3AB English Literature
Intertextuality is more than recognising similarities between texts, it is a reading strategy employed by readers to enhance their understanding of a text. Intertextuality involves recognising similarities between texts and then using your understanding developed from the previous text to develop a reading for sequential texts. “Burning Sappho” and “Prize Giving” by Gwen Harwood, The Handmaid’s Tale by Margaret Atwood and Macbeth by William Shakespeare, have all been constructed to explore gender roles within society. It is this similarity between these texts that allowed me to apply intertextuality as a reading strategy to enhance my understanding of the characters within these texts.
Intertextuality is the construction of meaning and a response by exploring other texts. Through Intertextuality readers are able to develop a greater understanding of meaning as they can apply the knowledge that they have gained from previous texts. Intertextuality as a reading strategy can be applied to texts which explore similar themes, settings, characters or are constructed to be of the same genre or writing style. The reading of one text is more than likely to influence the meanings constructed of sequential texts, as readers will approach a text with ideas and attitudes gained from the previous text.

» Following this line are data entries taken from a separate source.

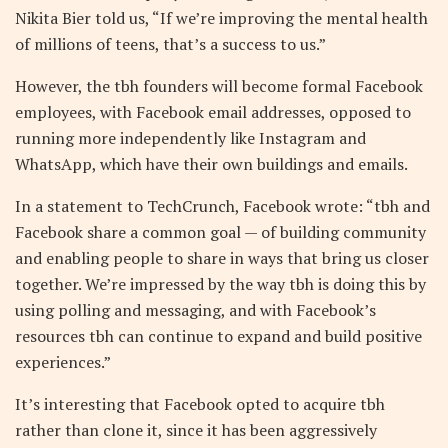
Nikita Bier told us, “If we’re improving the mental health
of millions of teens, that’s a success to us.”
However, the tbh founders will become formal Facebook
employees, with Facebook email addresses, opposed to
running more independently like Instagram and
WhatsApp, which have their own buildings and emails.
In a statement to TechCrunch, Facebook wrote: “tbh and
Facebook share a common goal — of building community
and enabling people to share in ways that bring us closer
together. We’re impressed by the way tbh is doing this by
using polling and messaging, and with Facebook’s
resources tbh can continue to expand and build positive
experiences.”
It’s interesting that Facebook opted to acquire tbh
rather than clone it, since it has been aggressively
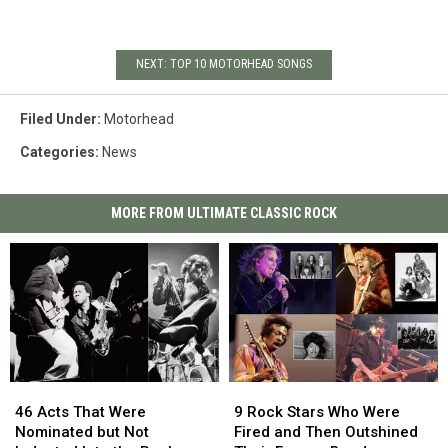
NEXT: TOP 10 MOTORHEAD SONGS
Filed Under
:
Motorhead
Categories
:
News
MORE FROM ULTIMATE CLASSIC ROCK
46
46
9
9
Acts
Acts
Rock
Rock
46 Acts That Were
9 Rock Stars Who Were
That
That
Stars
Stars
Nominated but Not
Fired and Then Outshined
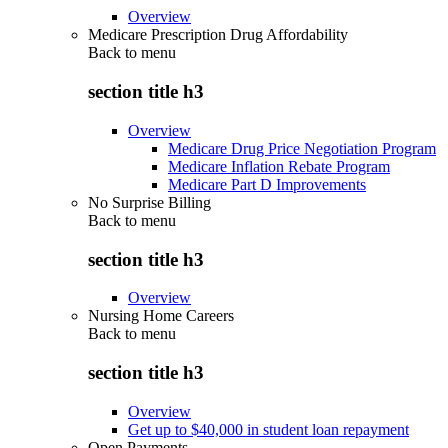
Overview
Medicare Prescription Drug Affordability
Back to
menu
section title h3
Overview
Medicare Drug Price Negotiation Program
Medicare Inflation Rebate Program
Medicare Part D Improvements
No Surprise Billing
Back to
menu
section title h3
Overview
Nursing Home Careers
Back to
menu
section title h3
Overview
Get up to $40,000 in student loan repayment
Open Payments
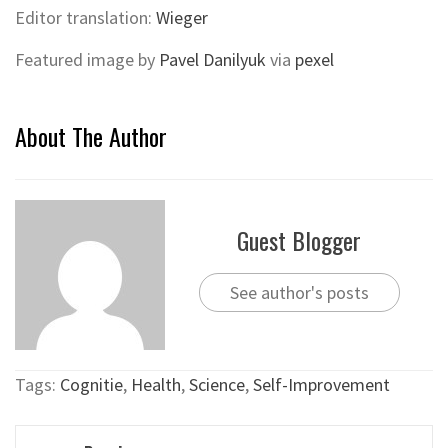
Editor translation:
Wieger
Featured image by
Pavel Danilyuk
via
pexel
About The Author
Guest Blogger
See author's posts
Tags:
Cognitie
,
Health
,
Science
,
Self-Improvement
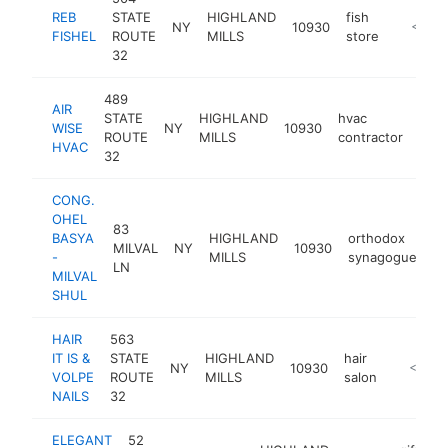
REB
STATE
HIGHLAND
fish
NY
10930
-
<$10
FISHEL
ROUTE
MILLS
store
32
489
AIR
STATE
HIGHLAND
hvac
WISE
NY
10930
-
<
ROUTE
MILLS
contractor
HVAC
32
CONG.
OHEL
83
BASYA
HIGHLAND
orthodox
MILVAL
NY
10930
ht
-
MILLS
synagogue
LN
MILVAL
SHUL
HAIR
563
IT IS &
STATE
HIGHLAND
hair
NY
10930
https://h
<$100
VOLPE
ROUTE
MILLS
salon
NAILS
32
ELEGANT
52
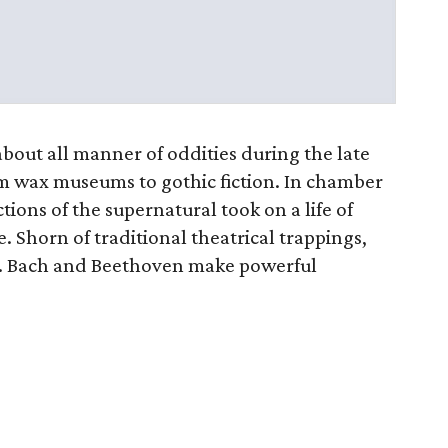
bout all manner of oddities during the late
om wax museums to gothic fiction. In chamber
tions of the supernatural took on a life of
. Shorn of traditional theatrical trappings,
. F. Bach and Beethoven make powerful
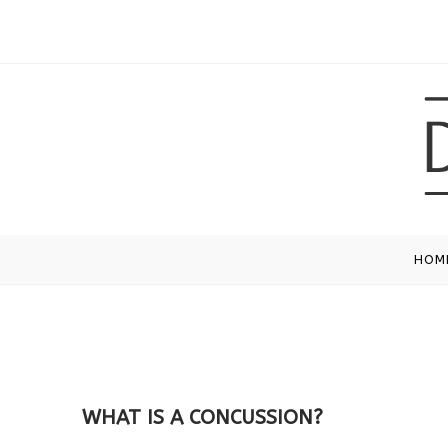
HOM
WHAT IS A CONCUSSION?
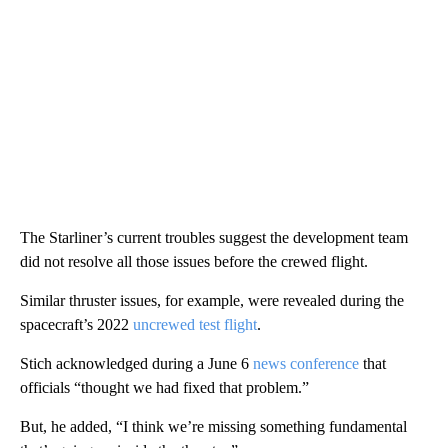
The Starliner’s current troubles suggest the development team
did not resolve all those issues before the crewed flight.
Similar thruster issues, for example, were revealed during the
spacecraft’s 2022
uncrewed test flight
.
Stich acknowledged during a June 6
news conference
that
officials “thought we had fixed that problem.”
But, he added, “I think we’re missing something fundamental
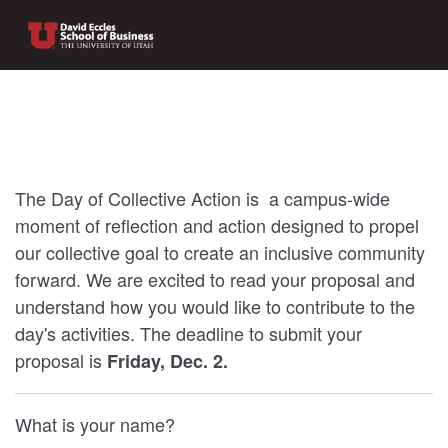
The Day of Collective Action is a campus-wide
moment of reflection and action designed to propel
our collective goal to create an inclusive community
forward. We are excited to read your proposal and
understand how you would like to contribute to the
day's activities. The deadline to submit your
proposal is
Friday, Dec. 2.
What is your name?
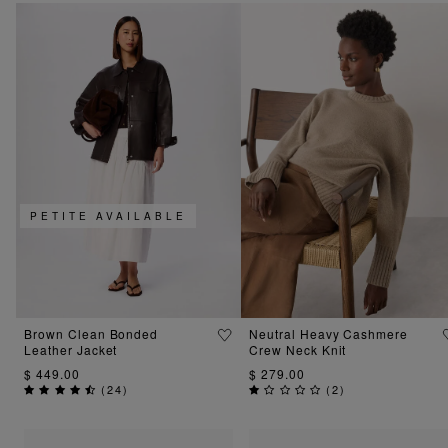
PETITE AVAILABLE
Brown Clean Bonded
Neutral Heavy Cashmere
Leather Jacket
Crew Neck Knit
$ 449.00
$ 279.00
(
24
)
(
2
)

Intertextuality may subvert or reinforce a reader’s initial response to a text. This is because different texts may convey similar or contradicting attitudes. It is then within the reader as to which idea or theme will be accepted. This reading process can be applied to any text to construct meaning, and it is inevitable that readers will make references and links to the previous texts that they have read. As “Prize Giving”, “Burning Sappho”, The Handmaid’s Tale, and Macbeth explore gender roles it was logical for me, as a reader to compare and contrast these texts to enhance my reading for each of these texts.